Commentaire de marché, Synthèse hebdomadaire, Vues et tendances globales

 

Les obligations d’entreprises à haut rendement américaines et les obligations des marchés émergents libellées en dollars américains sont confrontées à des risques

Veuillez noter que le présent article peut contenir du langage technique. Pour cette raison, il n’est pas conseillé aux lecteurs qui ne disposent pas d’une expérience professionnelle de l’investissement.

SYNTHÈSE

  • Comment l’économie américaine composera-t-elle avec une inflation plus élevée ?
  • Maintien d’une vue positive sur la zone euro en dépit d’une légère déconvenue
  • Les résultats d’entreprises suscitent un regain d’optimisme

La bonne orientation des statistiques économiques et l’amélioration des résultats des entreprises ont continué de porter les marchés d’actions. Même le discours relativement restrictif de la présidente de la Réserve fédérale américaine (Fed), Janet Yellen, n’aura guère affecté leur tendance haussière. Cela semble confirmer que la reflation, qui doit conduire à une hausse de la croissance, de l’inflation et des bénéfices des sociétés, est perçue comme le meilleur pari par nombre d’investisseurs. Nous ne sommes pas de cet avis. Nous considérons que les valorisations des actions sont relativement chères et que la volatilité des marchés est très faible au vu des risques politiques et économiques persistants. Nous maintenons par conséquent une allocation d’actifs prudente.

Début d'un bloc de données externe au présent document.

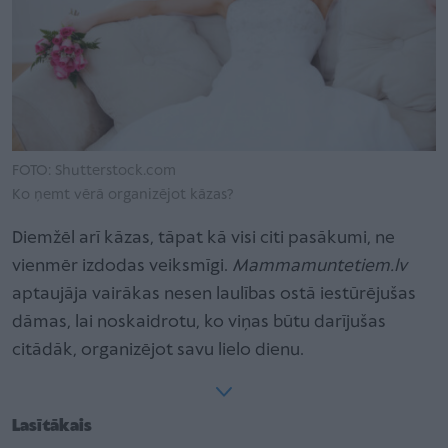
FOTO: Shutterstock.com
Ko ņemt vērā organizējot kāzas?
Diemžēl arī kāzas, tāpat kā visi citi pasākumi, ne
vienmēr izdodas veiksmīgi.
Mammamuntetiem.lv
aptaujāja vairākas nesen laulības ostā iestūrējušas
dāmas, lai noskaidrotu, ko viņas būtu darījušas
citādāk, organizējot savu lielo dienu.
Lasītākais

ÉTATS-UNIS : L’INFLATION DEVIENT-ELLE UN VENT CONTRAIRE ?

Dans l’ensemble, les derniers indicateurs publiés dépeignent une économie qui pourrait commencer à générer de l’inflation. En janvier, les ventes au détail ont bondi de 5,6 %, enregistrant leur rythme de progression le plus soutenu depuis mars 2012. Abstraction faite des composantes non prises en compte dans le calcul des dépenses de consommation dans le PIB, les ventes au détail de base ont augmenté à un rythme plus faible, de 4,0 % sur un an, ce qui reste néanmoins leur meilleure performance depuis deux ans.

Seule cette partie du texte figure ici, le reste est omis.